I know poor people who are decent at basic car maintenance (once again, the
sorts of things where you get high margins). I also know wealthy people who
are car enthusiasts, but they wouldn't want to get their hands dirty, so
they'd rather pay someone to do it for them. You're speaking in absolutes when
the market relies on relative differences.

This particular point isn't too significant though, since ideally, most poor
people wouldn't need to own a car (they would use public transit instead).

> Non sequitur. Plenty of un-outsourceable jobs exist serving people who are
> not wealthy.

Non sequitur. The goal is to optimize new job creation. The service industry
is one of the fastest growing in America, so it makes sense to harness that.

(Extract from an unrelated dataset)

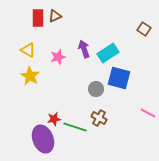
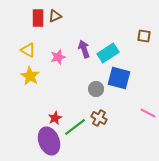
brown square: moved 7 px down; rotated 24 degrees counterclockwise
red star: moved 1 px right, 1 px up; rotated 16 degrees counterclockwise
green line: rotated 55 degrees counterclockwise
purple ellipse: moved 6 px right, 2 px down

> Where do I speak of dream jobs? I'm just saying it's awfully self-centered
> to think that the poor exist to serve the wealthy.

And I'm just saying that worrying about whether the poor can have their dream
job (where they don't have to serve the wealthy) is something you can worry
about when chronic unemployment hasn't been dragging down the economy for the
last several years.

------
rayiner
I accept that the market drives down the wages of service workers, but their
working conditions are just outrageous to me. Automation and optimization has
turned retail into a hellish job. On demand scheduling, zero tolerance
policies, wage theft, etc. Its MBAs and programmers making a buck by burdening
the people who are least equipped to find a job doing something else.

See also: [http://www.thenation.com/article/177377/holiday-
crush](http://www.thenation.com/article/177377/holiday-crush) ("A woman from
the agency hands each of us a time sheet. For the sign-in, she tells us to
write 8:30. 'I know you were told to be here at 8:15,' she says, anticipating
a protest that never comes, 'but that was just to make sure you got here
early.'").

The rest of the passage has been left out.